I found a good use for the InlineData xUnit attribute:

public class DateDiffCalculatorFacts
{
    [Theory,
    InlineData("2008-09-25 14:31", "1 minute"),
    InlineData("2008-09-25 15:05", "35 minutes"),
    InlineData("2008-09-25 16:05", "1 hour 35 minutes"),
    InlineData("2008-09-25 17:05", "2 hours 35 minutes"),
    InlineData("2008-09-25 19:05", "4 hours"),
    InlineData("2008-09-25 02:30", "12 hours"),
    InlineData("2008-09-24 00:00", "1 day 14 hours"),
    InlineData("2008-09-23 00:00", "2 days 14 hours"),
    InlineData("2008-09-20 00:00", "5 days"),
    InlineData("2008-08-20 00:00", "1 month 5 days"),
    InlineData("2008-07-01 00:00", "2 months 24 days"),
    InlineData("2008-05-01 00:00", "4 months"),
    InlineData("2007-07-20 00:00", "1 year 2 months"),
    InlineData("2005-07-20 00:00", "3 years")]
    public void Can_get_correct_age_for_date(string dateString, string expectedAge)
    {
        var date = DateTime.Parse(dateString, CultureInfo.InvariantCulture, DateTimeStyles.None);
        var referenceDate = DateTime.Parse("2008-09-25 14:30:00", CultureInfo.InvariantCulture, DateTimeStyles.None);

        var calc = new DateDiffCalculator(date, referenceDate);

        string age = calc.ToString();
        Assert.Equal(expectedAge, age);
    }
}

This is the first time I have used this style of testing (called RowTests in MbUnit/NUnit). Maybe in this case it is not the right thing to do from a pure TDD perspective as the test name is not very descriptive of what is being tested. If each InlineData was extracted to a sepereate test they could be given more meaningfull names like "Measure_will_be_in_plural_when_more_than_one" and "Skip_sub_measure_when_main_measure_is_higher_than_two". On the otherhand having the test like above made it dead simple and fast to add new test cases and it still quite apparenent what the intended outcome is.

5 comments:

Colin Jack said...

I wouldn't fight it, if combanitorial/parameterized testing suits the situations then I think its right to use it and this seems like a good use.

Jeff Brown said...

This is a good use of a parameterized test.
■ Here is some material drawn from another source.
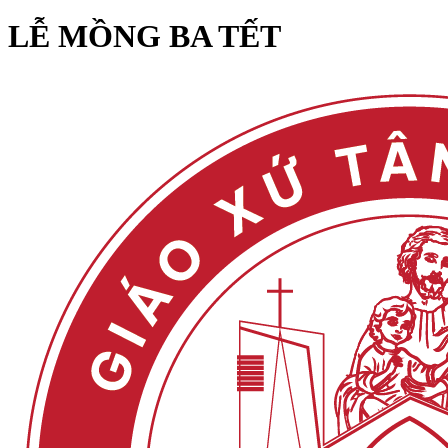
LỄ MỒNG BA TẾT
MbUnit's [Row] attribute allows you to specify a Description for each test so you can include a more descriptive name for each case if you like. I think xUnit.Net and NUnit also support this behavior.

Pete said...

For that test, you might want to look at xUnit's FreezeClock feature - http://agileprogrammer.com/dotnetguy/archive/2007/11/11/23751.aspx :)

Torkel Ödegaard said...

I don't think the FreezeClock feature is that well suited, I need a fixed reference date, otherwise each date in each InlineData argument need to be compensated, it would just complicate things.

Peter Gfader said...

I want to have that in Visual Studio unit tests!!!